Saved entries

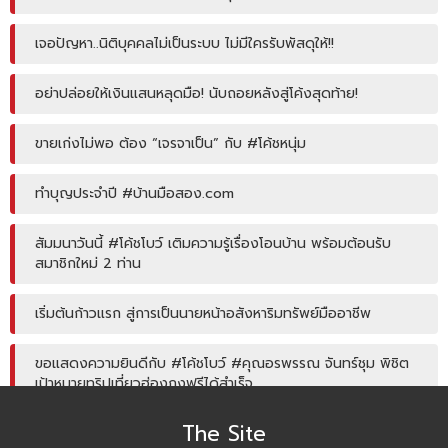
เจอปัญหา..นิติบุคคลไม่เป็นระบบ ไม่มีใครรับพัสดุให้!!
อย่าปล่อยให้เงินแสนหลุดมือ! นับถอยหลังสู่โค้งสุดท้าย!
ขายเก่งไม่พอ ต้อง “เจรจาเป็น” กับ #โค้ชหนุ่ม
ทำบุญประจำปี #บ้านมือสอง.com
สัมมนาวันนี้ #โค้ชโบว์ เติมความรู้เรื่องโอนบ้าน พร้อมต้อนรับ
สมาชิกใหม่ 2 ท่าน
เริ่มต้นก้าวแรก สู่การเป็นนายหน้าอสังหาริมทรัพย์มืออาชีพ
ขอแสดงความยินดีกับ #โค้ชโบว์ #คุณอรพรรณ จันทร์ชุม พิชิต
เป้าหมายทริปเที่ยวฮ่องกงฟรีได้สำเร็จ
The Site
โค้ชหนุ่ม แชร์หัวข้อการลงพื้นที่หาลิสโครงการปิด/เปิด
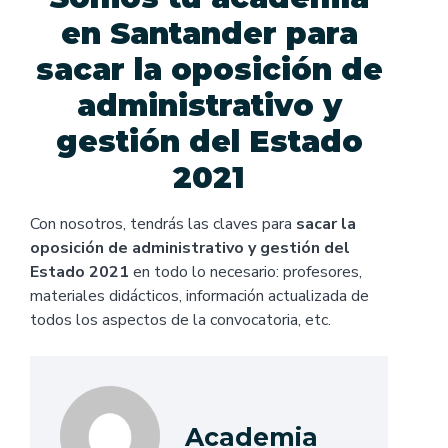
en Santander para
sacar la oposición de
administrativo y
gestión del Estado
2021
Con nosotros, tendrás las claves para
sacar la
oposición de administrativo y gestión del
Estado 2021
en todo lo necesario: profesores,
materiales didácticos, información actualizada de
todos los aspectos de la convocatoria, etc.
Academia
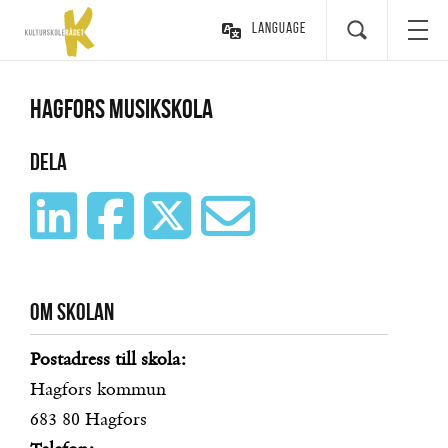
Language
Hagfors musikskola
Dela
Om skolan
Postadress till skola:
Hagfors kommun
683 80
Hagfors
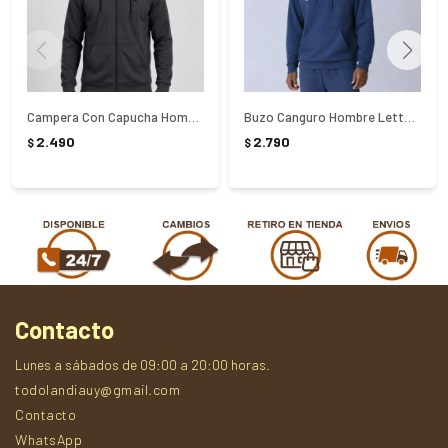
Campera Con Capucha Hombre Lotto - NEGRO
Buzo Canguro Hombre Letter Outline Light Fila - AZUL
2.490
2.790
$
$
Contacto
Lunes a sábados de 09:00 a 20:00 horas.
todolandiauy@gmail.com
Contacto
WhatsApp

## TASK DESCRIPTION
Repeat the records above exactly, leaving out any pictures they contain.

## OUTPUT FOR THIS TASK
เจอปัญหา..นิติบุคคลไม่เป็นระบบ ไม่มีใครรับพัสดุให้!!
อย่าปล่อยให้เงินแสนหลุดมือ! นับถอยหลังสู่โค้งสุดท้าย!
ขายเก่งไม่พอ ต้อง “เจรจาเป็น” กับ #โค้ชหนุ่ม
ทำบุญประจำปี #บ้านมือสอง.com
สัมมนาวันนี้ #โค้ชโบว์ เติมความรู้เรื่องโอนบ้าน พร้อมต้อนรับ
สมาชิกใหม่ 2 ท่าน
เริ่มต้นก้าวแรก สู่การเป็นนายหน้าอสังหาริมทรัพย์มืออาชีพ
ขอแสดงความยินดีกับ #โค้ชโบว์ #คุณอรพรรณ จันทร์ชุม พิชิต
เป้าหมายทริปเที่ยวฮ่องกงฟรีได้สำเร็จ
The Site
โค้ชหนุ่ม แชร์หัวข้อการลงพื้นที่หาลิสโครงการปิด/เปิด
en Santander para
sacar la oposición de
administrativo y
gestión del Estado
2021
Con nosotros, tendrás las claves para
sacar la
oposición de administrativo y gestión del
Estado 2021
en todo lo necesario: profesores,
materiales didácticos, información actualizada de
todos los aspectos de la convocatoria, etc.
Academia
Language
Hagfors musikskola
Dela
Om skolan
Postadress till skola:
Hagfors kommun
683 80
Hagfors
Campera Con Capucha Hombre Lotto - NEGRO
Buzo Canguro Hombre Letter Outline Light Fila - AZUL
2.490
2.790
$
$
Contacto
Lunes a sábados de 09:00 a 20:00 horas.
todolandiauy@gmail.com
Contacto
WhatsApp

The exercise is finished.